The pattern extends beyond price inflation. Cadbury's 15-pack of hollow hunting eggs comes with three fewer eggs and costs $1.50 more than last year. In a particularly stark example, one large hollow egg pack has seen weight drop from 408 grams in 2024 to 340 grams in 2026, while the price increased from $12.50 to $18. Buyers are paying 73 per cent more per 100 grams than they did two years ago.
Manufacturers have offered explanations that strain credulity. Mondelez, which owns Cadbury, told CHOICE it has made "adjustments" to products to keep retail prices within a certain range while it "navigates significantly higher cocoa and input costs globally". Yet the raw material picture has shifted dramatically. Cocoa prices have fallen from around US$12,000 per ton to just over US$3,000 per ton. The industry's own defence undermines its case.
The explanation for the lag is partly legitimate. Woolworths confirmed it takes as much as four to eight months for global cocoa price movements to ultimately be reflected in shopping aisles. Mondelez confirmed it buys cocoa well in advance, meaning shifts in commodity prices won't immediately change retail prices. These are real supply chain dynamics. But there is a credibility gap. Even though wholesale prices have dropped significantly, agribusiness experts say consumers may not see the cost of chocolate come down anytime soon.

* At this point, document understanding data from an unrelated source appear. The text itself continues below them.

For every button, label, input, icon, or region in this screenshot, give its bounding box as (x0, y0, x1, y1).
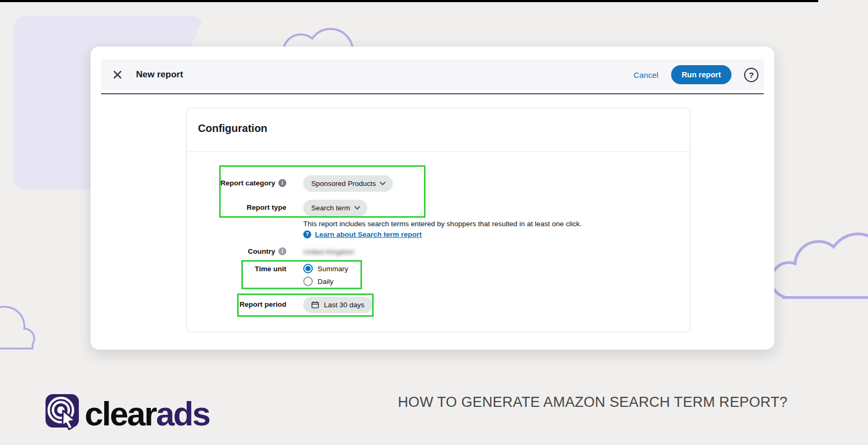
radio-label: Summary (318, 265, 348, 273)
country-label: Country (248, 247, 275, 255)
page-background: New report Cancel Run report Configurati… (0, 0, 868, 445)
report-type-description: This report includes search terms entere… (303, 220, 582, 228)
report-type-label: Report type (247, 203, 286, 211)
clearads-logo: clearads (45, 393, 210, 434)
top-black-strip (0, 0, 818, 2)
configuration-card: Configuration Report category Sponsored … (186, 108, 690, 332)
help-icon[interactable] (744, 68, 758, 82)
country-value: United Kingdom (303, 248, 354, 256)
card-divider (187, 152, 690, 152)
time-unit-label: Time unit (255, 265, 286, 273)
page-caption: HOW TO GENERATE AMAZON SEARCH TERM REPOR… (398, 394, 788, 411)
report-category-dropdown[interactable]: Sponsored Products (303, 175, 393, 192)
learn-link-row[interactable]: Learn about Search term report (303, 230, 422, 238)
brand-word-ads: ads (156, 395, 210, 432)
info-icon[interactable] (278, 179, 286, 187)
report-category-label: Report category (220, 179, 275, 187)
info-icon[interactable] (278, 247, 286, 255)
cloud-icon (766, 227, 868, 307)
time-unit-option-daily[interactable]: Daily (303, 277, 333, 286)
cloud-icon (0, 302, 42, 355)
report-period-value: Last 30 days (324, 301, 365, 309)
modal-title: New report (136, 69, 183, 80)
radio-label: Daily (318, 278, 333, 286)
header-divider (101, 93, 764, 94)
report-type-dropdown[interactable]: Search term (303, 200, 367, 216)
radio-selected-icon[interactable] (303, 264, 313, 273)
time-unit-option-summary[interactable]: Summary (303, 264, 348, 273)
report-period-label: Report period (239, 300, 286, 308)
report-category-value: Sponsored Products (311, 180, 376, 188)
modal-header: New report Cancel Run report (101, 59, 764, 90)
radio-unselected-icon[interactable] (303, 277, 313, 286)
report-period-dropdown[interactable]: Last 30 days (303, 297, 373, 313)
calendar-icon (311, 301, 319, 309)
brand-word-clear: clear (85, 395, 156, 432)
clearads-target-cursor-icon (45, 393, 81, 434)
chevron-down-icon (380, 179, 386, 185)
report-type-value: Search term (311, 204, 350, 212)
configuration-heading: Configuration (198, 122, 267, 135)
cancel-button[interactable]: Cancel (634, 70, 658, 79)
chevron-down-icon (354, 203, 360, 209)
question-circle-icon (303, 230, 311, 238)
learn-about-link[interactable]: Learn about Search term report (315, 230, 422, 238)
close-icon[interactable] (113, 70, 122, 79)
run-report-button[interactable]: Run report (671, 65, 731, 84)
new-report-modal: New report Cancel Run report Configurati… (91, 47, 774, 350)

What explains this gap? The answer lies in price stickiness. Once retailers and manufacturers establish a price point, they rarely retreat. Falling input costs may protect margins rather than flow to consumers. Manufacturers have pointed to rising costs of goods and services beyond cocoa; the price of milk, sugar, packaging, and transport all factor in. That is fair, but it does not explain aggressive shrinkflation while citing commodity-specific pressures.
The second-year repetition is particularly troubling. Products shrunk in 2025 are shrinking again in 2026, suggesting the practice is driven by margin protection rather than genuine cost recovery. Manufacturers have resurrected the practice in time for Easter 2026, unafraid to make further cuts and raise prices higher for products already given the shrinkflation treatment previously.
Government moves toward transparency may help. The government is considering adoption of notices telling shoppers when a product has undergone shrinkflation. This reflects an emerging recognition that opacity works in manufacturers' favour. But notices alone do not restore trust. Consumers resent being given less for more, especially on seasonal items tied to family tradition.
Price relief may arrive toward the end of 2026 and into 2027, provided current geopolitical tensions do not disrupt supply chains and weather in West Africa remains favourable. Until then, Australian households face the familiar Easter dilemma: pay inflated prices for diminished products, or opt for cheaper alternatives. The manufacturers have made that choice harder than it should be.